A vacina em questão, uma vacina recombinante adjuvada, foi analisada para uso principalmente em idosos com 80 anos ou mais e em indivíduos imunocomprometidos com 18 anos ou mais. Apesar de seu reconhecimento clínico e de ser considerada eficaz na prevenção da doença, o elevado custo estimado para sua implementação no SUS foi o principal fator que levou à recomendação contrária à incorporação.
Segundo a Conitec, a estimativa de custos ultrapassaria R$ 5,2 bilhões ao longo de cinco anos, com cerca de R$ 1,2 bilhão anuais para vacinar cerca de 1,5 milhão de pessoas por ano. Esses valores foram considerados insustentáveis dentro das prioridades orçamentárias do SUS no momento.

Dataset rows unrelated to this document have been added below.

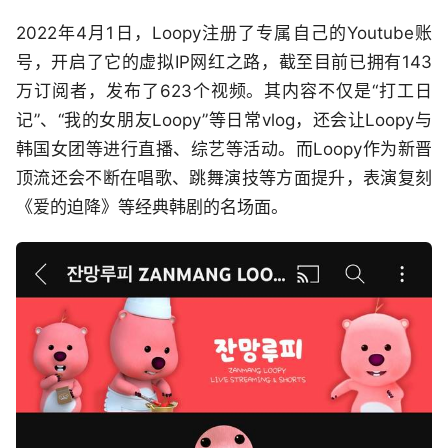
2022年4月1日，Loopy注册了专属自己的Youtube账
号，开启了它的虚拟IP网红之路，截至目前已拥有143
万订阅者，发布了623个视频。其内容不仅是“打工日
记”、“我的女朋友Loopy”等日常vlog，还会让Loopy与
韩国女团等进行直播、综艺等活动。而Loopy作为新晋
顶流还会不断在唱歌、跳舞演技等方面提升，表演复刻
《爱的迫降》等经典韩剧的名场面。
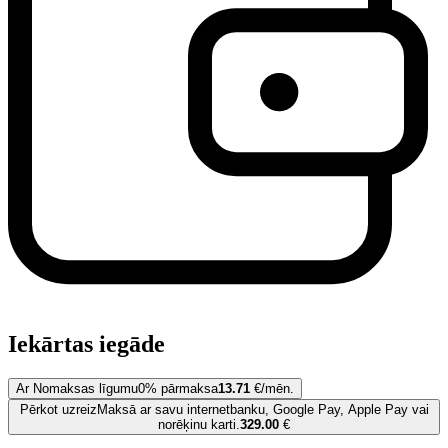
Iekārtas iegāde
Ar Nomaksas līgumu
0% pārmaksa
13.71
€/mēn.
Pērkot uzreiz
Maksā ar savu internetbanku, Google Pay, Apple Pay vai
norēķinu karti.
329.00
€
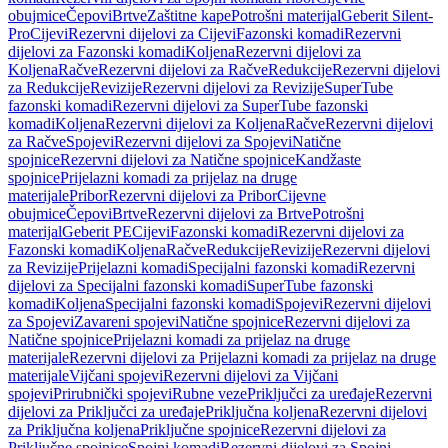
obujmice
Čepovi
Brtve
Zaštitne kape
Potrošni materijal
Geberit Silent-
Pro
Cijevi
Rezervni dijelovi za Cijevi
Fazonski komadi
Rezervni
dijelovi za Fazonski komadi
Koljena
Rezervni dijelovi za
Koljena
Račve
Rezervni dijelovi za Račve
Redukcije
Rezervni dijelovi
za Redukcije
Revizije
Rezervni dijelovi za Revizije
SuperTube
fazonski komadi
Rezervni dijelovi za SuperTube fazonski
komadi
Koljena
Rezervni dijelovi za Koljena
Račve
Rezervni dijelovi
za Račve
Spojevi
Rezervni dijelovi za Spojevi
Natične
spojnice
Rezervni dijelovi za Natične spojnice
Kandžaste
spojnice
Prijelazni komadi za prijelaz na druge
materijale
Pribor
Rezervni dijelovi za Pribor
Cijevne
obujmice
Čepovi
Brtve
Rezervni dijelovi za Brtve
Potrošni
materijal
Geberit PE
Cijevi
Fazonski komadi
Rezervni dijelovi za
Fazonski komadi
Koljena
Račve
Redukcije
Revizije
Rezervni dijelovi
za Revizije
Prijelazni komadi
Specijalni fazonski komadi
Rezervni
dijelovi za Specijalni fazonski komadi
SuperTube fazonski
komadi
Koljena
Specijalni fazonski komadi
Spojevi
Rezervni dijelovi
za Spojevi
Zavareni spojevi
Natične spojnice
Rezervni dijelovi za
Natične spojnice
Prijelazni komadi za prijelaz na druge
materijale
Rezervni dijelovi za Prijelazni komadi za prijelaz na druge
materijale
Vijčani spojevi
Rezervni dijelovi za Vijčani
spojevi
Prirubnički spojevi
Rubne veze
Priključci za uređaje
Rezervni
dijelovi za Priključci za uređaje
Priključna koljena
Rezervni dijelovi
za Priključna koljena
Priključne spojnice
Rezervni dijelovi za
Priključne spojnice
Spojni komadi
Rezervni dijelovi za Spojni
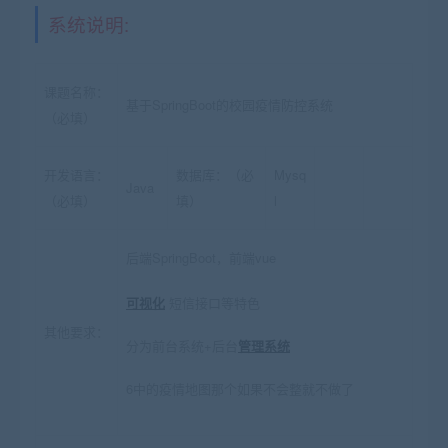
系统说明:
课题名称：
基于SpringBoot的校园疫情防控系统
（必填）
开发语言：
数据库：（必
Mysq
Java
（必填）
填）
l
后端SpringBoot，前端vue
可视化
短信接口等特色
其他要求：
分为前台系统+后台
管理系统
6中的疫情地图那个如果不会整就不做了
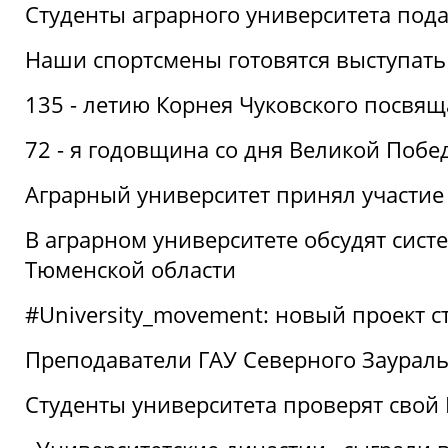
Студенты аграрного университета под
Наши спортсмены готовятся выступать
135 - летию Корнея Чуковского посвящ
72 - я годовщина со дня Великой Побе
Аграрный университет принял участие 
В аграрном университете обсудят сис
Тюменской области
#University_movement: новый проект ст
Преподаватели ГАУ Северного Заурал
Студенты университета проверят свой В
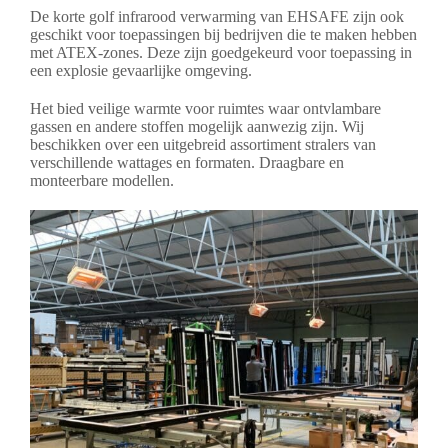
De korte golf infrarood verwarming van EHSAFE zijn ook
geschikt voor toepassingen bij bedrijven die te maken hebben
met ATEX-zones. Deze zijn goedgekeurd voor toepassing in
een explosie gevaarlijke omgeving.
Het bied veilige warmte voor ruimtes waar ontvlambare
gassen en andere stoffen mogelijk aanwezig zijn. Wij
beschikken over een uitgebreid assortiment stralers van
verschillende wattages en formaten. Draagbare en
monteerbare modellen.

O relatório técnico destaca que, embora a relevância da vacina para reduzir casos e complicações — incluindo dor intensa e sequelas debilitantes que podem acompanhar o herpes-zóster — seja reconhecida, negociações adicionais de preço com os fabricantes seriam necessárias para tornar o imunizante financeiramente viável para o SUS.
A decisão não impede, no entanto, que a matéria seja reavaliada futuramente pela Conitec caso novas evidências ou propostas de preço mais favoráveis sejam apresentadas.
O herpes-zóster, também conhecido como cobreiro, é causado pelo vírus varicela-zóster — o mesmo da catapora — que pode reativar anos depois e provocar uma erupção dolorosa na pele, principalmente em pessoas com o sistema imunológico enfraquecido.